### 문장생성 구현

In [48]:
import numpy as np
a = np.array([1,2,3,4,5,6,7,8,9,10])
p = np.array([0.6,0.1,0.2,0.1,0,0,0,0,0,0])
sampled = np.random.choice(len(a), size=1, p=p)
# sampled = np.array(np.argmax(p)).reshape(1)
print(a[sampled])

[2]


In [125]:
# coding: utf-8
import sys
sys.path.append('..')
import numpy as np
from common.functions import softmax
from ch06.rnnlm import Rnnlm
from ch06.better_rnnlm import BetterRnnlm

class MyRnnlmGen(Rnnlm):
    def generate(self, start_id, skip_ids=None, sample_size=100):
        word_ids = [start_id]

        x = start_id
        while len(word_ids) < sample_size:
            x = np.array(x).reshape(1, 1)
            score = self.predict(x)
#             print('score.shape=', score.shape)  # (1,1,10000)
#             print('score=', score)
            
            
            
            p = softmax(score.flatten())        # (10000,)
#             print('p=',p)
#             print('len(p)=', len(p))
#             print('np.argmax(p)=', np.argmax(p))
#             print('np.max(p)=', np.max(p))
#             print(id_to_word[np.argmax(p)])
#             break
            

            sampled = np.random.choice(len(p), size=1, p=p)
#             sampled = np.array(np.argmax(p)).reshape(1)
#             print('sampled=',sampled)
#             print(id_to_word[sampled[0]])
#             break
            
        
            if (skip_ids is None) or (sampled not in skip_ids):
                x = sampled
                word_ids.append(int(x))
#             print(word_ids)
        return word_ids

    def get_state(self):
        return self.lstm_layer.h, self.lstm_layer.c

    def set_state(self, state):
        self.lstm_layer.set_state(*state)

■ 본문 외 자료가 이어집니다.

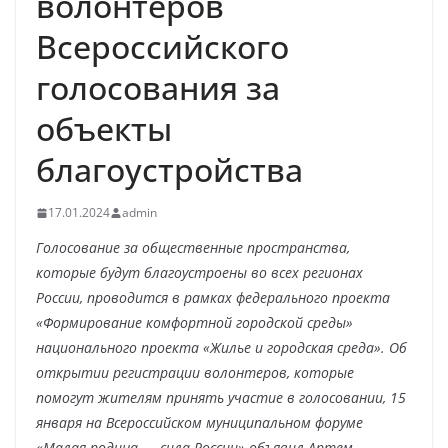
волонтеров
Всероссийского
голосования за
объекты
благоустройства
17.01.2024
admin
Голосование за общественные пространства,
которые будут благоустроены во всех регионах
России, проводится в рамках федерального проекта
«Формирование комфортной городской среды»
национального проекта «Жилье и городская среда». Об
открытии регистрации волонтеров, которые
помогут жителям принять участие в голосовании, 15
января на Всероссийском муниципальном форуме
«Малая родина
—
сила России» объявил Артем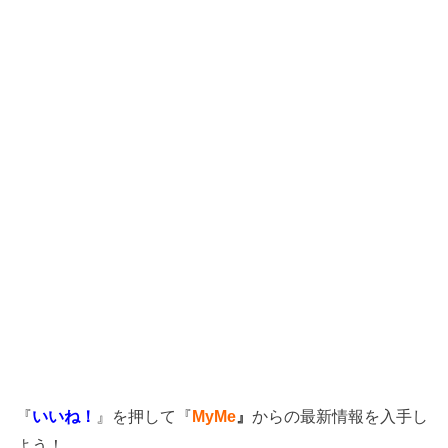
『
いいね！
』を押して『
MyMe
』
からの最新情報を入手し
よう！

class BetterRnnlmGen(BetterRnnlm):
    def generate(self, start_id, skip_ids=None, sample_size=100):
        word_ids = [start_id]

        x = start_id
        while len(word_ids) < sample_size:
            x = np.array(x).reshape(1, 1)
            score = self.predict(x).flatten()
            p = softmax(score).flatten()

            sampled = np.random.choice(len(p), size=1, p=p)
            if (skip_ids is None) or (sampled not in skip_ids):
                x = sampled
                word_ids.append(int(x))

        return word_ids

    def get_state(self):
        states = []
        for layer in self.lstm_layers:
            states.append((layer.h, layer.c))
        return states

    def set_state(self, states):
        for layer, state in zip(self.lstm_layers, states):
            layer.set_state(*state)

### 문장생성을 위한 코드

In [127]:
# coding: utf-8
import sys
sys.path.append('..')
from rnnlm_gen import RnnlmGen
from dataset import ptb


corpus, word_to_id, id_to_word = ptb.load_data('train')
vocab_size = len(word_to_id)
corpus_size = len(corpus)

model = MyRnnlmGen()
model.load_params('../ch06/Rnnlm.pkl')

# start 문자와 skip 문자 설정
start_word = 'you'
start_id = word_to_id[start_word]
# print(start_id)
skip_words = ['N', '<unk>', '$']
skip_ids = [word_to_id[w] for w in skip_words]
# print(skip_ids)
# 문장 생성
word_ids = model.generate(start_id, skip_ids, 100)
txt = ' '.join([id_to_word[i] for i in word_ids])
txt = txt.replace(' <eos>', '.\n')
print(txt)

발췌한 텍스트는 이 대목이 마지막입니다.